**Brief:**
All of the data below should be printed again exactly, pictures excluded.

[Records from a collection]
######

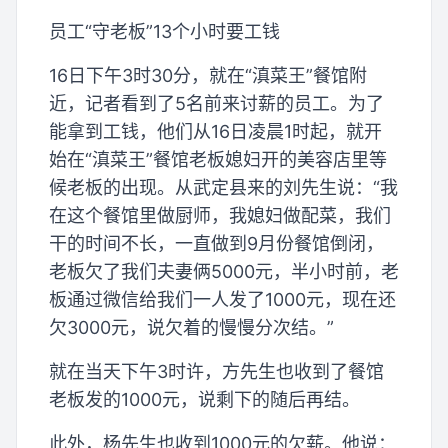
员工“守老板”13个小时要工钱
16日下午3时30分，就在“滇菜王”餐馆附
近，记者看到了5名前来讨薪的员工。为了
能拿到工钱，他们从16日凌晨1时起，就开
始在“滇菜王”餐馆老板媳妇开的美容店里等
候老板的出现。从武定县来的刘先生说：“我
在这个餐馆里做厨师，我媳妇做配菜，我们
干的时间不长，一直做到9月份餐馆倒闭，
老板欠了我们夫妻俩5000元，半小时前，老
板通过微信给我们一人发了1000元，现在还
欠3000元，说欠着的慢慢分次结。”
就在当天下午3时许，方先生也收到了餐馆
老板发的1000元，说剩下的随后再结。
此外，杨先生也收到1000元的欠薪。他说：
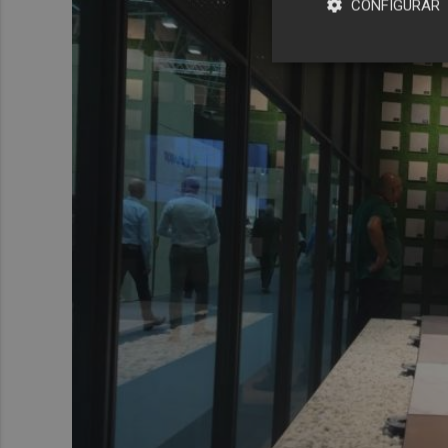
CONFIGURAR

######

**Your solution:**
员工“守老板”13个小时要工钱
16日下午3时30分，就在“滇菜王”餐馆附
近，记者看到了5名前来讨薪的员工。为了
能拿到工钱，他们从16日凌晨1时起，就开
始在“滇菜王”餐馆老板媳妇开的美容店里等
候老板的出现。从武定县来的刘先生说：“我
在这个餐馆里做厨师，我媳妇做配菜，我们
干的时间不长，一直做到9月份餐馆倒闭，
老板欠了我们夫妻俩5000元，半小时前，老
板通过微信给我们一人发了1000元，现在还
欠3000元，说欠着的慢慢分次结。”
就在当天下午3时许，方先生也收到了餐馆
老板发的1000元，说剩下的随后再结。
此外，杨先生也收到1000元的欠薪。他说：
CONFIGURAR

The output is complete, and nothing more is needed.